◆ Prompt
Here the job is to retype the data word for word while leaving the pictures aside.

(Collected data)
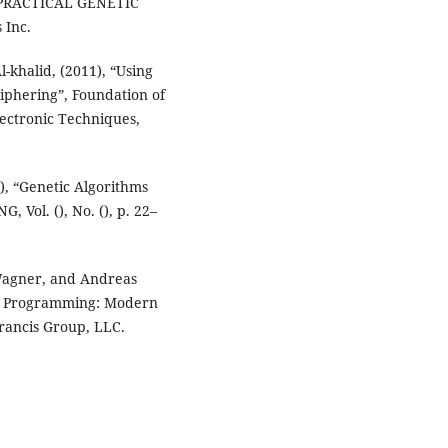
, “PRACTICAL GENETIC
 Inc.
-khalid, (2011), “Using
ciphering”, Foundation of
lectronic Techniques,
), “Genetic Algorithms
 Vol. (), No. (), p. 22–
 Wagner, and Andreas
ic Programming: Modern
Francis Group, LLC.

◆ Written response
, “PRACTICAL GENETIC
 Inc.
-khalid, (2011), “Using
ciphering”, Foundation of
lectronic Techniques,
), “Genetic Algorithms
 Vol. (), No. (), p. 22–
 Wagner, and Andreas
ic Programming: Modern
Francis Group, LLC.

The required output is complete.